**Task requirements**. Restate word for word the entries below, starting with the line with "Virginia county must" and continuing through the line with "Top stories on inkl right now". Include both of those lines and no others.

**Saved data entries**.
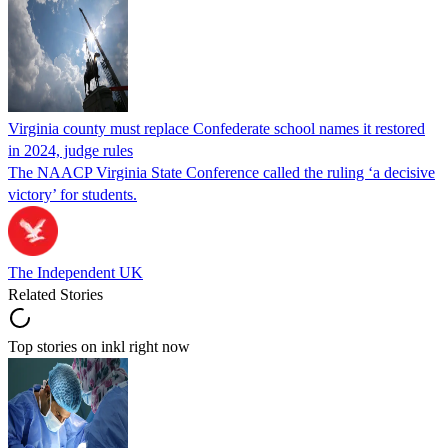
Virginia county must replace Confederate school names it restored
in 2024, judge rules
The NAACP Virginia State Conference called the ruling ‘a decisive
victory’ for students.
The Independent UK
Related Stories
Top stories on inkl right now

...

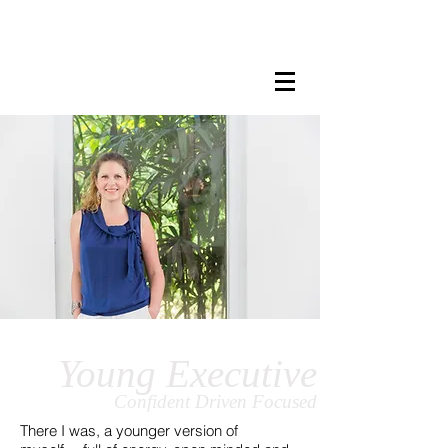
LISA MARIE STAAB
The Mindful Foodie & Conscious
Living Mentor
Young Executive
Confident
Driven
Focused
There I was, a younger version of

---

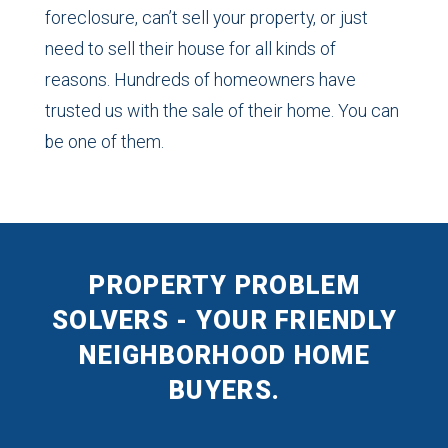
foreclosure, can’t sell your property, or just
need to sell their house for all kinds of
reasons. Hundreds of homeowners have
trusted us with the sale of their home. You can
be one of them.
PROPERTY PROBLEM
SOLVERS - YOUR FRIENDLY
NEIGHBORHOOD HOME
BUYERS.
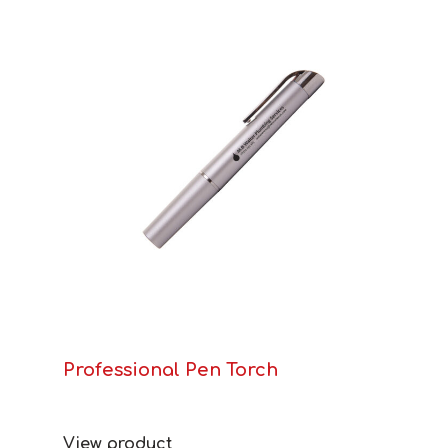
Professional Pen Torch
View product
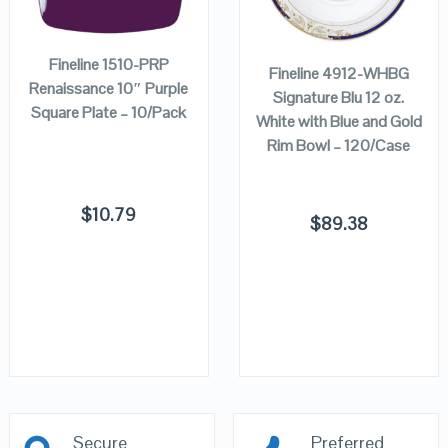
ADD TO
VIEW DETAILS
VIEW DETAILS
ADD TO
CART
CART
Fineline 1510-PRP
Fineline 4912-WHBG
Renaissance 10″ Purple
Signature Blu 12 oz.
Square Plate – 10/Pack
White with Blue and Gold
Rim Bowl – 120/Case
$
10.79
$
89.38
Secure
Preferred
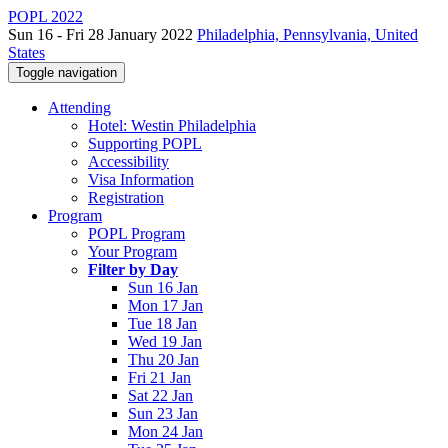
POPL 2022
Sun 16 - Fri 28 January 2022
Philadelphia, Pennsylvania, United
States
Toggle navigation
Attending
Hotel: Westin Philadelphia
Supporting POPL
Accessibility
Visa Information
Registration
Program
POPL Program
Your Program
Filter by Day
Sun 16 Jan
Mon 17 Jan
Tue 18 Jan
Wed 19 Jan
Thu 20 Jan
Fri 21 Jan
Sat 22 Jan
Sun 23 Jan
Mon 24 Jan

**Output below**.
Virginia county must replace Confederate school names it restored
in 2024, judge rules
The NAACP Virginia State Conference called the ruling ‘a decisive
victory’ for students.
The Independent UK
Related Stories
Top stories on inkl right now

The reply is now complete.